» **Aim of the exercise**
The response should contain only those lines of the entries below that include the string "hope".
----------
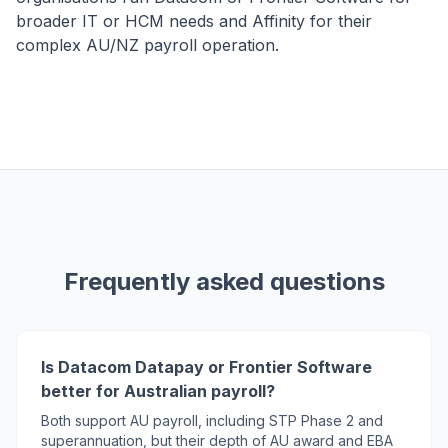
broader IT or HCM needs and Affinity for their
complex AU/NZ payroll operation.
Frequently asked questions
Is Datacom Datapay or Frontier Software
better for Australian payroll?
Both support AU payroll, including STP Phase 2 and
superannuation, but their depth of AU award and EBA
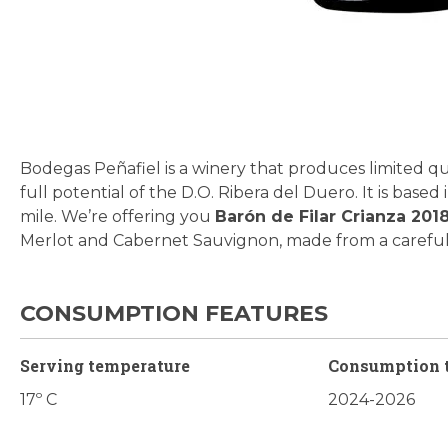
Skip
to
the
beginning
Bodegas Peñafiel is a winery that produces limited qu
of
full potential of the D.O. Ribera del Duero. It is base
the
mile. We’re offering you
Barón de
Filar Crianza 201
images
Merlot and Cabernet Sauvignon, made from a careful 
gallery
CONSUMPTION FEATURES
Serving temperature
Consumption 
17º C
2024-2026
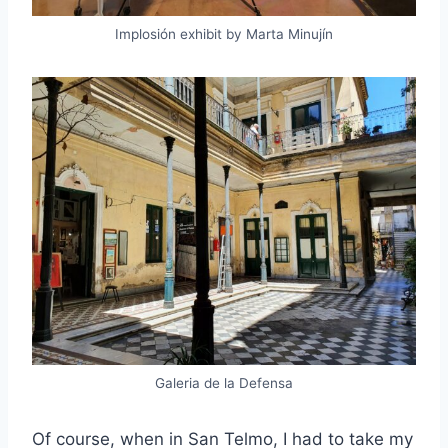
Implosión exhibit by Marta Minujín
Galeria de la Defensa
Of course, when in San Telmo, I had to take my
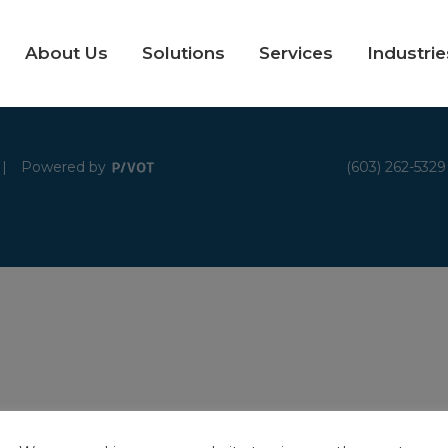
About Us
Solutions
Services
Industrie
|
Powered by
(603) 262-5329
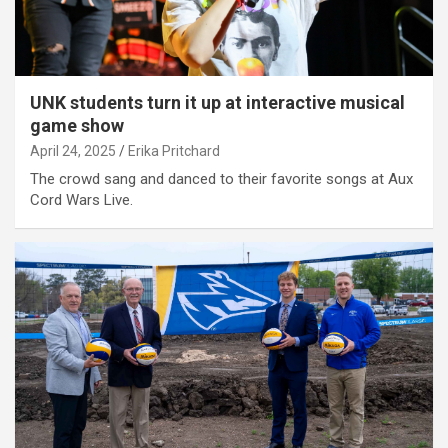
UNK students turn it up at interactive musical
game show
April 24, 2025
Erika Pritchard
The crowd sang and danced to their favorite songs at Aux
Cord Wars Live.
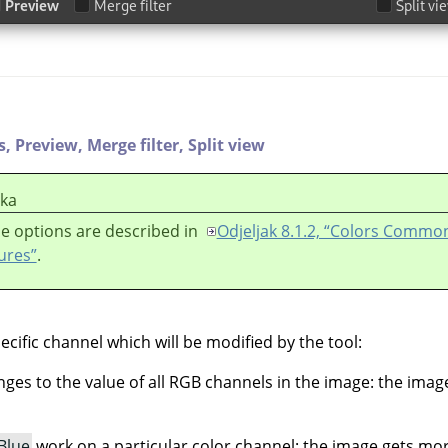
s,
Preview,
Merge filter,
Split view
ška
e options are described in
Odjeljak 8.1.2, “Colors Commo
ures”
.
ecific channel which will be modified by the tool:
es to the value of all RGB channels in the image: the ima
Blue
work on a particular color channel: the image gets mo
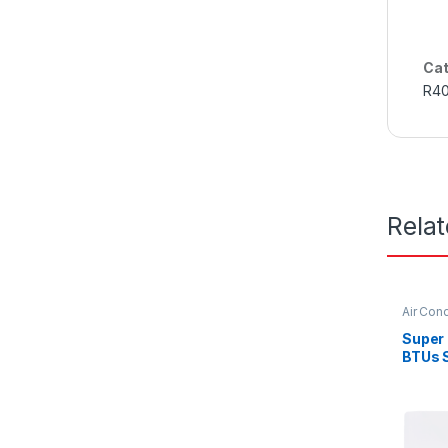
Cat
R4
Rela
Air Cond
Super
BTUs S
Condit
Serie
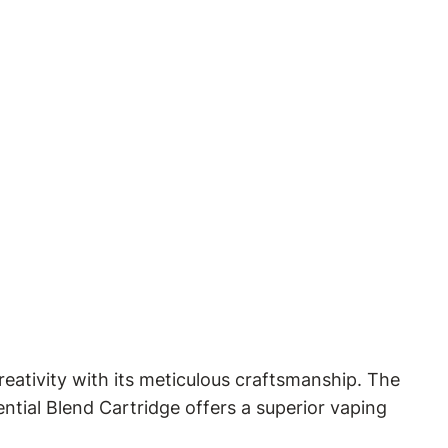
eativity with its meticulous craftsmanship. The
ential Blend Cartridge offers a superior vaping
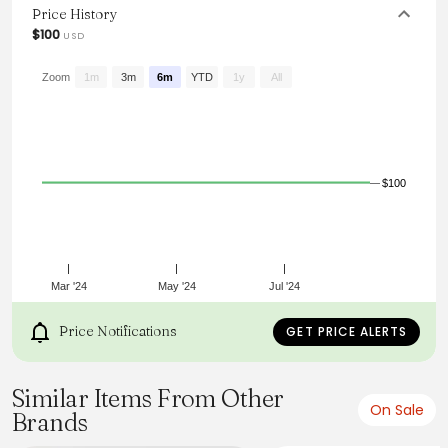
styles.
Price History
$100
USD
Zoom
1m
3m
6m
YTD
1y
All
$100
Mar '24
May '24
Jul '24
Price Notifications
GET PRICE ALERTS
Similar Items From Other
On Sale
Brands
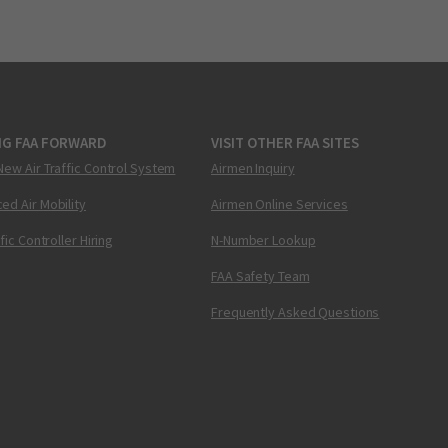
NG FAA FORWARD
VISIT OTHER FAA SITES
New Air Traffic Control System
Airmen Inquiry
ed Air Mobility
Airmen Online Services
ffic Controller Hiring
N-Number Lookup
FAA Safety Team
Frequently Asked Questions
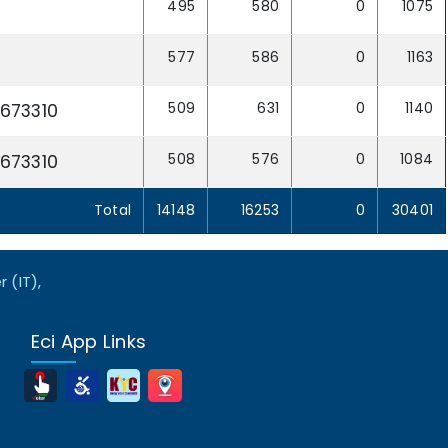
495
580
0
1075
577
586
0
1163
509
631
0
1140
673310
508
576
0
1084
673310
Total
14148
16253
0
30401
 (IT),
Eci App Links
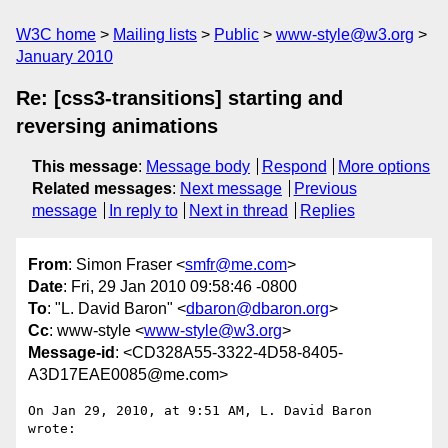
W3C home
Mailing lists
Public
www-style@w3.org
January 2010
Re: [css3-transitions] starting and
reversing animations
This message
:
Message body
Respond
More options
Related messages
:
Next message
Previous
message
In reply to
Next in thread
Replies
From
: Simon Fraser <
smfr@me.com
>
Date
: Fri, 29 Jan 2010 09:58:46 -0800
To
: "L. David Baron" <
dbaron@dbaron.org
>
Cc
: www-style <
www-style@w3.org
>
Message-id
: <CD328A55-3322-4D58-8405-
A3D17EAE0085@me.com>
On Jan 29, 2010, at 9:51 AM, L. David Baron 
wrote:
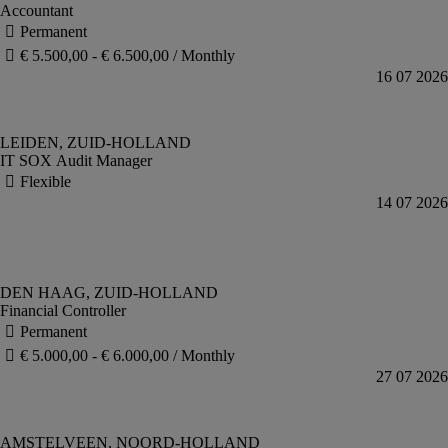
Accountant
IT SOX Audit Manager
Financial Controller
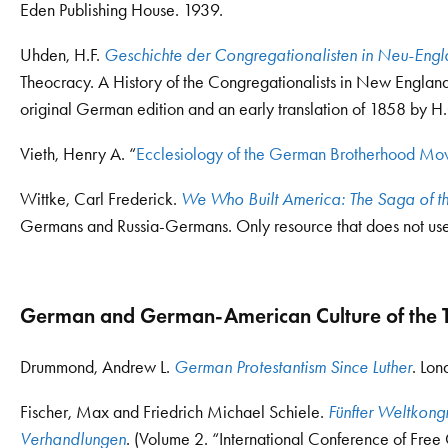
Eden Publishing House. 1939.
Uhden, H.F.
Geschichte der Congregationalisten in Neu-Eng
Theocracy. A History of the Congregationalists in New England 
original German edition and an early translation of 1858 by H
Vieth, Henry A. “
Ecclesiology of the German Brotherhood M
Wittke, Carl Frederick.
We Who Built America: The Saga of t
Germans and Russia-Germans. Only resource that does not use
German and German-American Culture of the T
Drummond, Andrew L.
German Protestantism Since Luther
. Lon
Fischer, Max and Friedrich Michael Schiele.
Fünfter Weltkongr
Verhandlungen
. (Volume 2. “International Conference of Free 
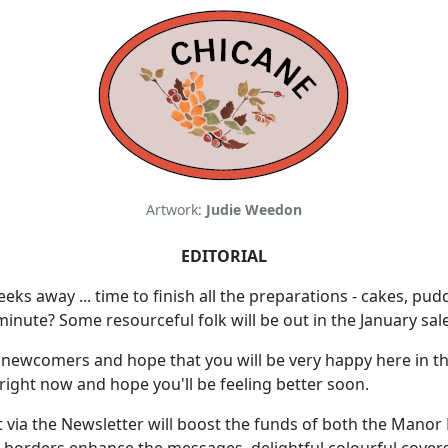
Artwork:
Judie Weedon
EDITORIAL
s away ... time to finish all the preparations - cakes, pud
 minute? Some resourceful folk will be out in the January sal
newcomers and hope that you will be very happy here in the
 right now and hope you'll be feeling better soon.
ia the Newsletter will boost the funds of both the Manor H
----------
» **Written solution**
newcomers and hope that you will be very happy here in the
 right now and hope you'll be feeling better soon.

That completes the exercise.